Sage and I had free time for the rest of that day. We wandered along the Arno river and stuck to the side where the dun was shining. Along the river, we saw Ponto Vecchio, which is a bridge over the river that is covered with shops selling gold and leather. Originally, many other markets existed on the bridge but a leader put a stop to that as butchers were throwing their waste into the river causing an unholy stench.  

As we left the river, we walked down a shopping street where high priced, well known retailers were located. We window shopped here. We also stopped to look around some independent stores that were a more reasonable price point. Sage had seen Brandy Melville, an American store that she likes, on our bus ride into town in the morning. We hunted this store down on foot and Sage did some shopping.  

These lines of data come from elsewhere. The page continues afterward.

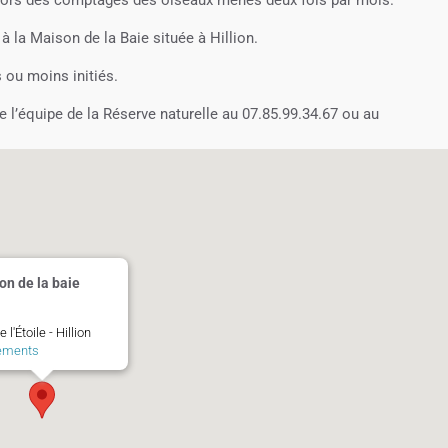
 la Maison de la Baie située à Hillion.
 ou moins initiés.
de l’équipe de la Réserve naturelle au 07.85.99.34.67 ou au
on de la baie
 l'Étoile - Hillion
ements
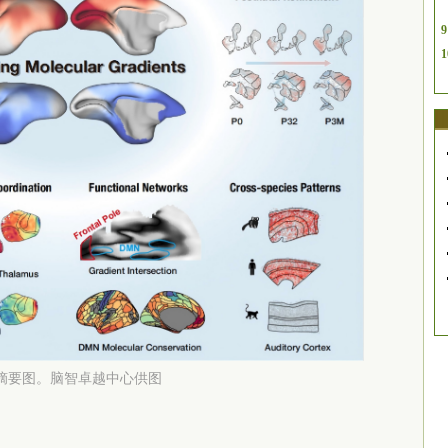
9
1
摘要图。脑智卓越中心供图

In the centre of Florence, we found a lovely pizza restaurant where we stopped for a couple of slices. We then walked along the main road to find our gelato for the day. Sage had lemon and I had coffee. A slight pattern had developed in our eating habits in Italy!  

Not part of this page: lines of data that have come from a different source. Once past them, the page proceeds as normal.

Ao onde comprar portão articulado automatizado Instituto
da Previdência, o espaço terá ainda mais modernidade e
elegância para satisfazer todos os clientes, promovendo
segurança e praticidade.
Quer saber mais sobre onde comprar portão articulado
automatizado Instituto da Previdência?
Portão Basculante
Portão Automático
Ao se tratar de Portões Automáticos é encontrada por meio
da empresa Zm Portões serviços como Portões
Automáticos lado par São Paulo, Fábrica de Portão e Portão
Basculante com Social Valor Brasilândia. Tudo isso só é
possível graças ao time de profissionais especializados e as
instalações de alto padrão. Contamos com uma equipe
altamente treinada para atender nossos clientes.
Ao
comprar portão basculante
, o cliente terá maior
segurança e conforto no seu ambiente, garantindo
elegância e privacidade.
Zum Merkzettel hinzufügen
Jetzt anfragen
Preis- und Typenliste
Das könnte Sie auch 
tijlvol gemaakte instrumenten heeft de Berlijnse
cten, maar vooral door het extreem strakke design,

We made our way back to the hotel on foot by around 3. We had spent the day walking and were ready for a rest. Since we did not have wifi in our room, we hung out in the lobby for a bit catching up on our social media.  

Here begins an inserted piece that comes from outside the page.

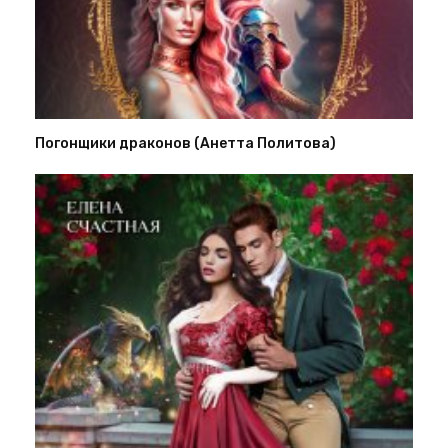
Погонщики драконов (Анетта Политова)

After our rest, we headed down the street for a coffee and a fanta. Dinner was salad and fruit in the hotel via Room Service.  

Tomorrow off to Pompeii and then Sorrento for, unbelievabley, the last two nights of our Italian adventure.

Saturday, 7 March 2015

Pisa

On Thursday we made a stop at Pisa on our way to Florence. As tourist buses are not able to get too close to the tower, our coach dropped us off at a parking lot and we boarded a mini "train" that took us the rest of the way to the famous landmark.  

We walked through a market that was basically selling all sorts of souvieners that no one really needs, passed through the gates of the impressive wall and came upon The Bapistry, the church and the imfamous Leaning Tower of Pisa.  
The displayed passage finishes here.